The earthquake was an act of God, but their
situation is man-made. These Syrians cannot return to their homeland because of
the brutal conflict there. But they cannot really go anywhere else, either,
because the Turkish government has — in exchange for 6 billion euros from the
EU — sealed its seafront to prevent anyone from heading to Europe.
The people who died in the Mexican
detention center were similarly trapped. Facing unprecedented arrivals from
South and Central America, the US has pressed Mexico to warehouse asylum
seekers, relying on a Trump-era pandemic policy that it may soon effectively
replace by restarting the practice of detaining families who try to cross the
border without authorization.
This is the morally dubious system that the
rich world has created for managing the tens of millions of people in the poor
world who have fled their homes: Stay there, but we will pay. As more and more
people seek to escape natural disasters, conflict or some cruel combination of
the two, rich countries have demonstrated that they will go to great lengths to
ensure that these displaced people stay as far as possible from their shores,
keeping them stuck in an excruciating purgatory in so-called “third countries”.
It was only a matter of time before one of
these holding pen countries found itself in crisis — an earthquake, a climate
change-induced natural disaster, a new war, or political crisis — destabilizing
the supposedly safe refuge while creating further humanitarian disasters.
Do the grand global commitments the world
made to protect defenseless people in the aftermath of World War II mean
anything anymore? The rich world has developed a shockingly high tolerance for
cruelty in order to keep out desperate people.

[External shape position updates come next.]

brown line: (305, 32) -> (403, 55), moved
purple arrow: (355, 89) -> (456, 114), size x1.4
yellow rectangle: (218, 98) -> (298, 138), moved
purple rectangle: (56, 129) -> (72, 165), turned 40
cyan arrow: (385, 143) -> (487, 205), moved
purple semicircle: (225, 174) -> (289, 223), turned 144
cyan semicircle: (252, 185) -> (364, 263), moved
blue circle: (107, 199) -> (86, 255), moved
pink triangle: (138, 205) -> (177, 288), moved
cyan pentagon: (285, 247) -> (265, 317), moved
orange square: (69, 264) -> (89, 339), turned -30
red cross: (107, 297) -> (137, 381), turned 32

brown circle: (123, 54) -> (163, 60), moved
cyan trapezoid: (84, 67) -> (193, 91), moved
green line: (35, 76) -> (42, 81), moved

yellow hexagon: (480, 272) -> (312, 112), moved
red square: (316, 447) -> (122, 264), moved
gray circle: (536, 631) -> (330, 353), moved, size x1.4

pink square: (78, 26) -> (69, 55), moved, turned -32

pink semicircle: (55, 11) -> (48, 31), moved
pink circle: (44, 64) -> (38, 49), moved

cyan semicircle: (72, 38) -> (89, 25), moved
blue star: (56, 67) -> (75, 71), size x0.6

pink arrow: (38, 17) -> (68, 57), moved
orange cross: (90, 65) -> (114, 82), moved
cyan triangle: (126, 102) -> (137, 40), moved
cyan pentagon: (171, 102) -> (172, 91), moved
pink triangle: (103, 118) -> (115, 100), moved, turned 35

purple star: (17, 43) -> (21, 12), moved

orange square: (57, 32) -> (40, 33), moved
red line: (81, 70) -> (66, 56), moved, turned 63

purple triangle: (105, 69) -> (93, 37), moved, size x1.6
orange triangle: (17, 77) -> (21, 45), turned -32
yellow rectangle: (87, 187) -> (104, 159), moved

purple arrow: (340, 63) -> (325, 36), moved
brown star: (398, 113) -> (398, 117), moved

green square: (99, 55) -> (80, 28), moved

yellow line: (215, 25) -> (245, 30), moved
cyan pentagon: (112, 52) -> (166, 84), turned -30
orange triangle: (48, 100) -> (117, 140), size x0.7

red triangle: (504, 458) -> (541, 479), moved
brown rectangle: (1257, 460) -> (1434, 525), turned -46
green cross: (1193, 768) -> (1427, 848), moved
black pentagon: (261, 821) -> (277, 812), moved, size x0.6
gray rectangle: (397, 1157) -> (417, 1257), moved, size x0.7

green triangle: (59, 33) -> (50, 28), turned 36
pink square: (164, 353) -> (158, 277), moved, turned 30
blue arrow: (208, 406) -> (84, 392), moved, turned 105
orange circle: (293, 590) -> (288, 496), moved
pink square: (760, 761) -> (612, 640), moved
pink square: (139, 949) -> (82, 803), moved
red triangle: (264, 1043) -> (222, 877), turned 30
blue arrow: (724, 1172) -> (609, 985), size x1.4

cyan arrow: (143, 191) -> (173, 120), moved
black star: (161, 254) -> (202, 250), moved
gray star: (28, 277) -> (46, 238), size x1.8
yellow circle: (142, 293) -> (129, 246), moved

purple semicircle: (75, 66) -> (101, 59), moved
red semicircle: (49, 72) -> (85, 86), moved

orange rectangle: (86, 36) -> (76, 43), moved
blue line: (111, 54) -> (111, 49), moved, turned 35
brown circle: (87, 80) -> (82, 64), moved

I traveled through parts of Turkey with
Ahmed Kanjo. Early in the war, Ahmed had been an Aleppo, Syria-based anchor for
an Arabic-language news station. But since fleeing with his family to Turkey,
he had struggled to make a living practicing our shared craft. I hired him to
work with me as an interpreter.
The earthquake had damaged the apartment
building where he lived with his wife and four children. He sent his family to
stay with his brother in another region for safety from the endless
aftershocks, but returned to Gaziantep, Turkey, to work. So he was bunking in
Gaziantep with his friend Abdul Kadir, a young man who told me he had escaped
from Aleppo after being beaten and harassed by the Syrian intelligence
services.
One evening, Ahmed, Abdul Kadir, and some
of their friends sat cross-legged on the floor, drinking spiced coffee, the air
thick with cigarette smoke. I thought about Ahmed’s work as a television
journalist. He showed me video clips, including one in which he was hunkered
down in a trench, speaking to the camera as explosions and gunfire rang out
around him. Even though I do not speak Arabic I could tell he was a gifted
presenter, cool under fire but able to convey to the viewer the emotional and
physical stakes of battle. Ahmed told me he missed his work.
“Every conversation revolves around where
you are going to go,” he said. “The world thinks the Syrians in Turkey are
fine. They opened a sanctuary, but it is actually a prison.”
The rich world has developed a shockingly high tolerance for cruelty in order to keep out desperate people.
Ahmed and I shared more in common than a
profession. My roots are in Ethiopia, a country, like Syria, famous for
producing refugees. My mother escaped just as a brutal Marxist military
dictatorship took hold. She married an American and they bequeathed to me the
dark blue passport that made it possible for me to move freely in the world, to
have the job that brought me to Turkey, to live a life of freedom. What, other
than the luck of geography, separated my life story from Ahmed’s? Or any of our
lives, for that matter.
In the aftermath of World War II, the world
created a system to protect people forced to flee because of war and
persecution. Refugee is a legal designation for someone fleeing across an
international border because of persecution or conflict, which is technically
distinct from the broader category of migrants, people who move from one
country to another for other reasons — economic or physical survival, for
example. These categories have always been more porous than we would like to
admit, but in a world beset by conflict and calamity the difference begins to
feel quite academic.
Like a lot of postwar commitments, our
commitment to refugees has, over time, come to exist more in theory than in
practice. It is officially a shared global responsibility, but in reality, the
burden of hosting these people has fallen overwhelmingly on poor and
middle-income countries, with rich countries largely footing the bill.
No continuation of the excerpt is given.